(WORK REQUIRED) Filter the listing below down to the lines with the word "remote" and copy those.

(PROVIDED DATA)
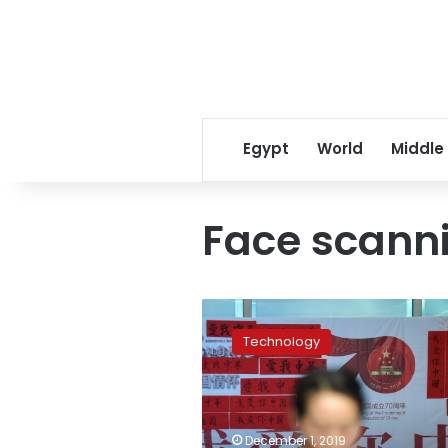
Egypt
World
Middle
Face scann
China
introduces
Technology
mandatory
face
scans
for
phone
December 1, 2019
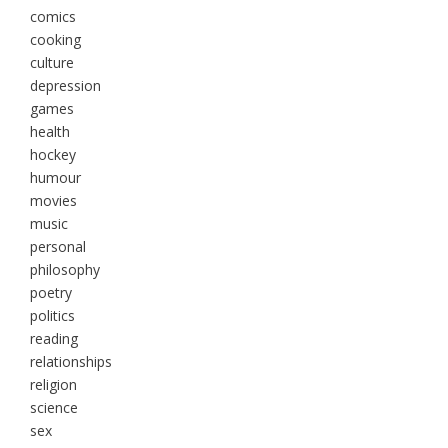
comics
cooking
culture
depression
games
health
hockey
humour
movies
music
personal
philosophy
poetry
politics
reading
relationships
religion
science
sex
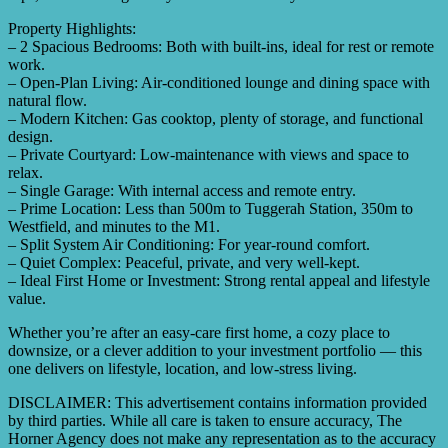
Property Highlights:
– 2 Spacious Bedrooms: Both with built-ins, ideal for rest or remote
work.
– Open-Plan Living: Air-conditioned lounge and dining space with
natural flow.
– Modern Kitchen: Gas cooktop, plenty of storage, and functional
design.
– Private Courtyard: Low-maintenance with views and space to
relax.
– Single Garage: With internal access and remote entry.
– Prime Location: Less than 500m to Tuggerah Station, 350m to
Westfield, and minutes to the M1.
– Split System Air Conditioning: For year-round comfort.
– Quiet Complex: Peaceful, private, and very well-kept.
– Ideal First Home or Investment: Strong rental appeal and lifestyle
value.
Whether you’re after an easy-care first home, a cozy place to
downsize, or a clever addition to your investment portfolio — this
one delivers on lifestyle, location, and low-stress living.
DISCLAIMER: This advertisement contains information provided
by third parties. While all care is taken to ensure accuracy, The
Horner Agency does not make any representation as to the accuracy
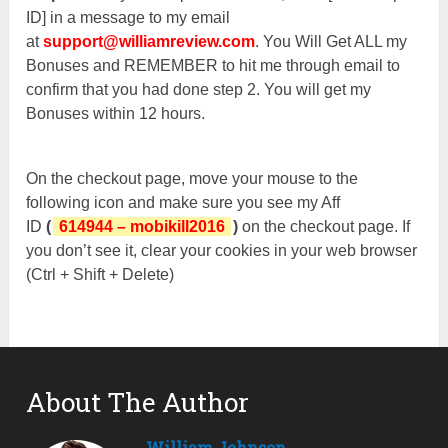
ID] in a message to my email
at
support@williamreview.com
. You Will Get ALL my
Bonuses and REMEMBER to hit me through email to
confirm that you had done step 2. You will get my
Bonuses within 12 hours.
On the checkout page, move your mouse to the
following icon and make sure you see my Aff
ID
(
614944 – mobikill2016
)
on the checkout page. If
you don’t see it, clear your cookies in your web browser
(Ctrl + Shift + Delete)
About The Author
William Johnson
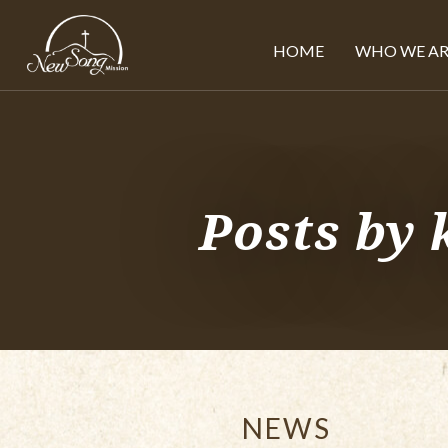
HOME
WHO WE AR
Posts by
NEWS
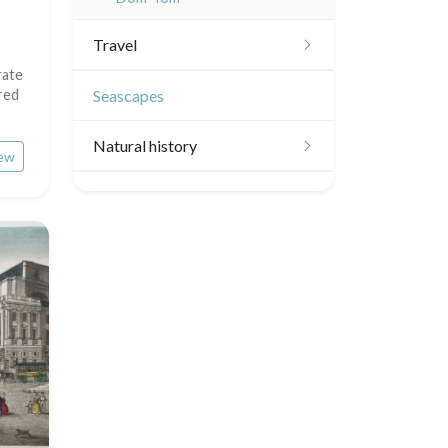
Travel
rate
Americas
red
Seascapes
Scandinavia
Natural history
ew
Benelux union
Birds
United Kingdom
Fishes
Germany / Austria
Shells
Switzerland
Fruits and vegetables
Italia
Flowers
Rome
Spain / Portugal
Trees
Venice
Greece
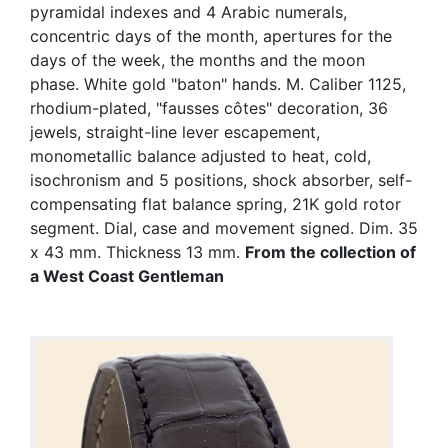
pyramidal indexes and 4 Arabic numerals,
concentric days of the month, apertures for the
days of the week, the months and the moon
phase. White gold "baton" hands. M. Caliber 1125,
rhodium-plated, "fausses côtes" decoration, 36
jewels, straight-line lever escapement,
monometallic balance adjusted to heat, cold,
isochronism and 5 positions, shock absorber, self-
compensating flat balance spring, 21K gold rotor
segment. Dial, case and movement signed. Dim. 35
x 43 mm. Thickness 13 mm.
From the collection of
a West Coast Gentleman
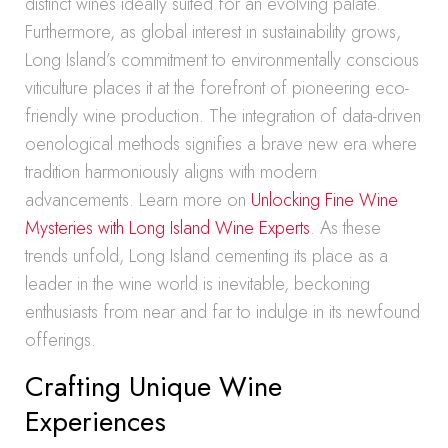
distinct wines ideally suited for an evolving palate.
Furthermore, as global interest in sustainability grows,
Long Island’s commitment to environmentally conscious
viticulture places it at the forefront of pioneering eco-
friendly wine production. The integration of data-driven
oenological methods signifies a brave new era where
tradition harmoniously aligns with modern
advancements. Learn more on
Unlocking Fine Wine
Mysteries with Long Island Wine Experts
. As these
trends unfold, Long Island cementing its place as a
leader in the wine world is inevitable, beckoning
enthusiasts from near and far to indulge in its newfound
offerings.
Crafting Unique Wine
Experiences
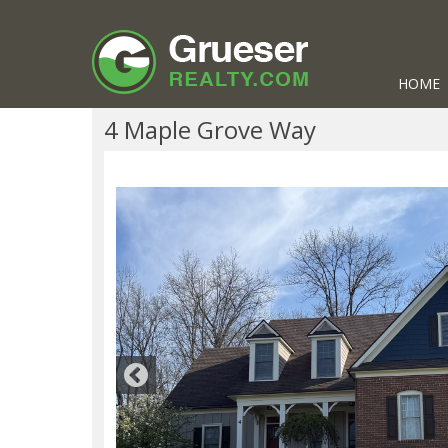
HOME
4 Maple Grove Way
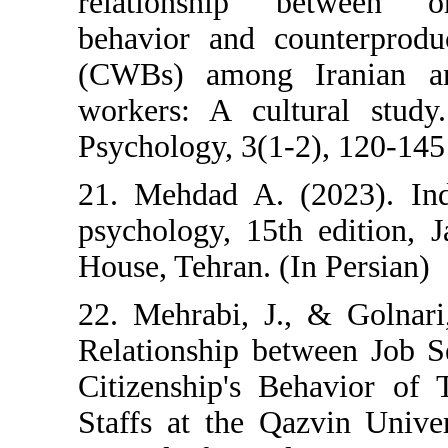
relationship betw
behavior and count
(CWBs) among Ira
workers: A cultura
Psychology, 3(1-2),
21. Mehdad A. (202
psychology, 15th e
House, Tehran. (In P
22. Mehrabi, J., &
Relationship betwe
Citizenship's Beh
Staffs at the Qazv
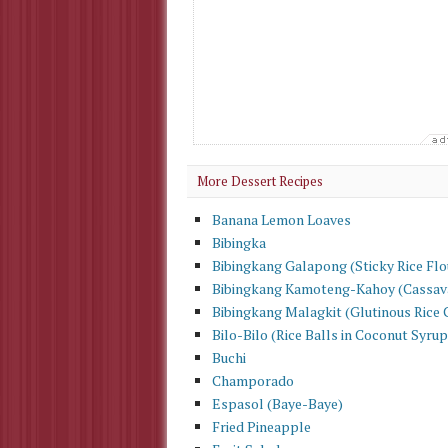
More Dessert Recipes
Banana Lemon Loaves
Bibingka
Bibingkang Galapong (Sticky Rice Flo
Bibingkang Kamoteng-Kahoy (Cassav
Bibingkang Malagkit (Glutinous Rice 
Bilo-Bilo (Rice Balls in Coconut Syrup
Buchi
Champorado
Espasol (Baye-Baye)
Fried Pineapple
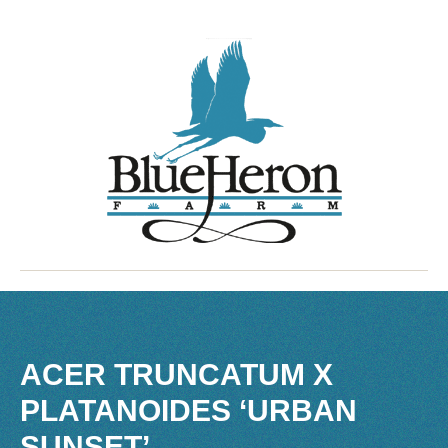
ACER TRUNCATUM X
PLATANOIDES ‘URBAN
SUNSET’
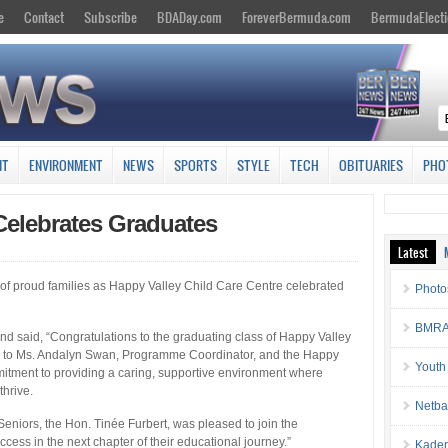
e
Contact
Subscribe
BDADay.com
ForeverBermuda.com
BermudaElecti
NT
ENVIRONMENT
NEWS
SPORTS
STYLE
TECH
OBITUARIES
PHO
Celebrates Graduates
Latest
y of proud families as Happy Valley Child Care Centre celebrated
Photo
BMRA 
 said, “Congratulations to the graduating class of Happy Valley
ns to Ms. Andalyn Swan, Programme Coordinator, and the Happy
Youth
mitment to providing a caring, supportive environment where
hrive.
Netba
eniors, the Hon. Tinée Furbert, was pleased to join the
cess in the next chapter of their educational journey.”
Kaden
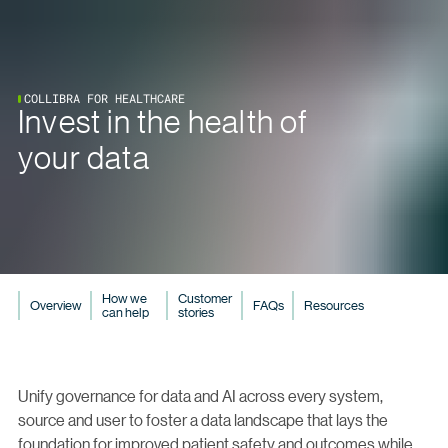
COLLIBRA FOR HEALTHCARE
Invest in the health of
your data
How we
Customer
Overview
FAQs
Resources
can help
stories
Unify governance for data and AI across every system,
source and user to foster a data landscape that lays the
foundation for improved patient safety and outcomes while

(RESULT OF THE EXERCISE)
– 2 Spacious Bedrooms: Both with built-ins, ideal for rest or remote
– Single Garage: With internal access and remote entry.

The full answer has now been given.